**Supplied material**

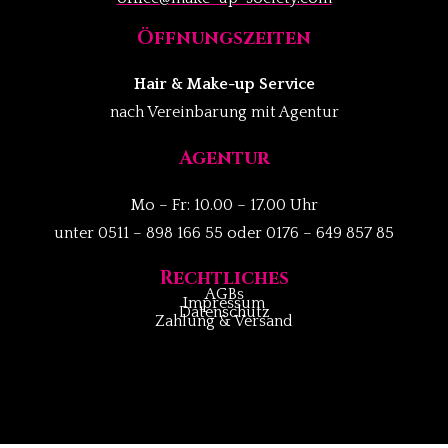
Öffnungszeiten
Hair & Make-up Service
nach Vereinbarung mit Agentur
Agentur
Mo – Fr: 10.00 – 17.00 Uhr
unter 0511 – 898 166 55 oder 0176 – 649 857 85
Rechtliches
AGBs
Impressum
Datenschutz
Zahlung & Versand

**Task directions**
Begin with the line that contains "Rechtliches" and end with the last line of the records; set down every line in that span exactly, and nothing else.

**Output for this exercise**
Rechtliches
AGBs
Impressum
Datenschutz
Zahlung & Versand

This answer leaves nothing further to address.